When she awoke she was in a strange land. She looked around. The landscape she was in was very colorful, but quite flat. There were no hills or walls of any kind. Also, in every direction she could see there were figures. Lines, squares, triangles, dodecahedra, as far as the eye could see, each a different color. No, that wasn’t quite right. Each kind of figure was a different general color, and then each one within that subset was a shade of that color. All of the triangles were green, the squares red, the hexagons blue, and yet no color was ever repeated. She groaned. “Not math again!”
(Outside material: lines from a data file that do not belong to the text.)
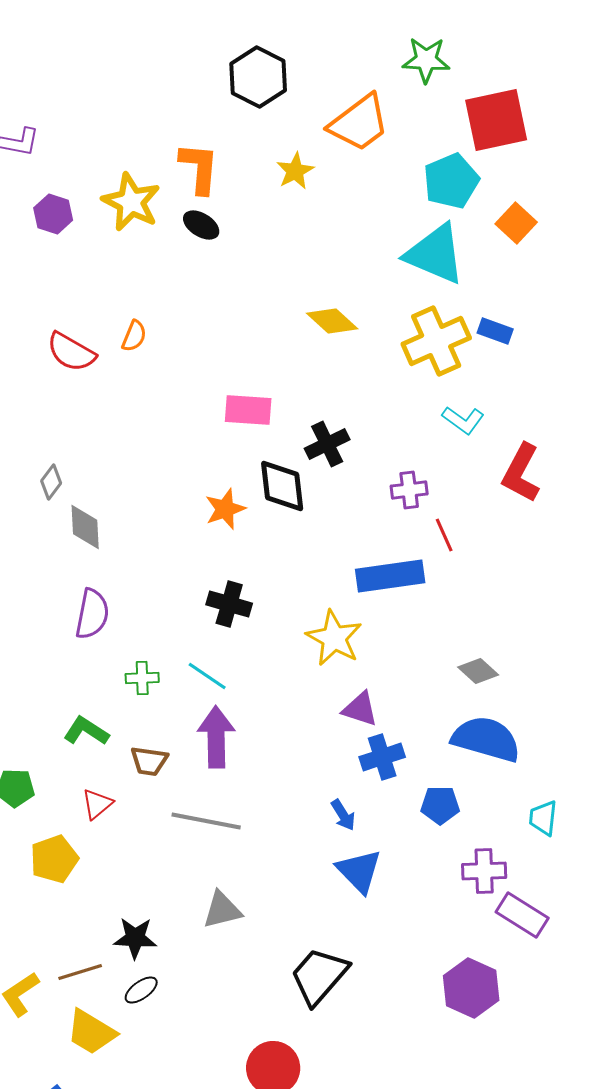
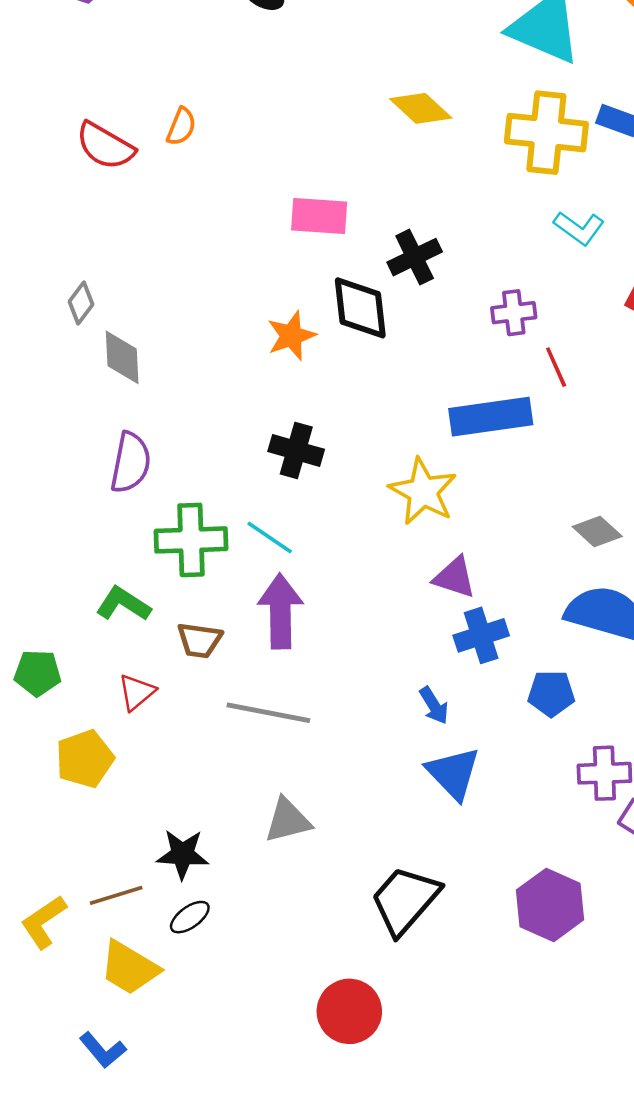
yellow cross: (436, 341) -> (546, 133), turned 30
green cross: (142, 678) -> (191, 540), size x1.8
purple hexagon: (471, 988) -> (550, 905), moved

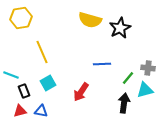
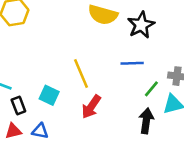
yellow line: (42, 52) -> (81, 74), moved
blue line: (102, 64) -> (132, 63), moved
cyan square: (48, 83) -> (49, 95), turned -35

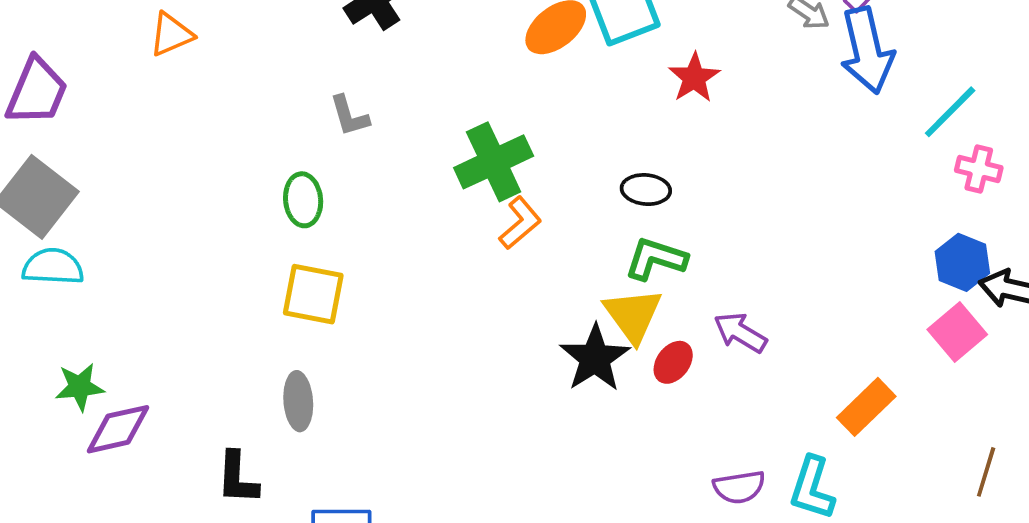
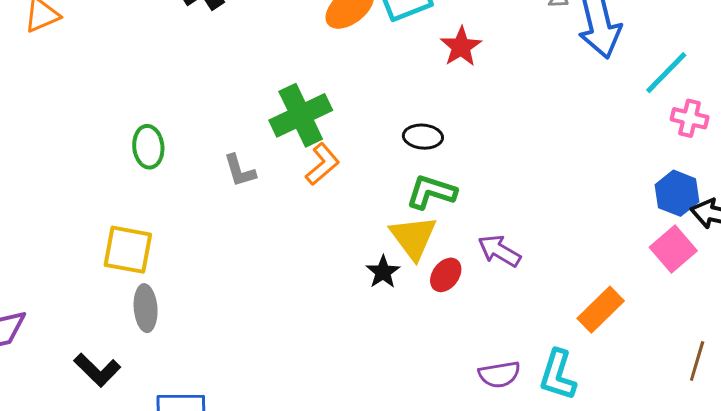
gray L-shape: (349, 116) -> (240, 171), moved
yellow square: (313, 294) -> (128, 250), moved
black star: (595, 358) -> (383, 272), size x0.6
black L-shape: (237, 478) -> (97, 370), turned -48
“But whatever is wrong with math my dear girl?” a chap from behind inquired. She turned around to find a very large tetrahedron staring her down. He was standing on one of his planes, and just a tad below the tip part of the triangle, where the two lines come together in a point, was a set of perfectly normal brown eyes. Beneath them were a nose and a mouth, just like any decent sort of fellow. Joan, seeing that a tetrahedron had talked to her, was instantly relieved. “Aha! I must still be sleeping. Which means I can wake up.”
“I don’t think it would be wise to wake yourself up, if you must assume that this is a dream.” The tetrahedron pleasantly smiled and continued. “Then what would the Quadratics think? No no, that wouldn’t do at all. You must stay, at least until I have done my duty.”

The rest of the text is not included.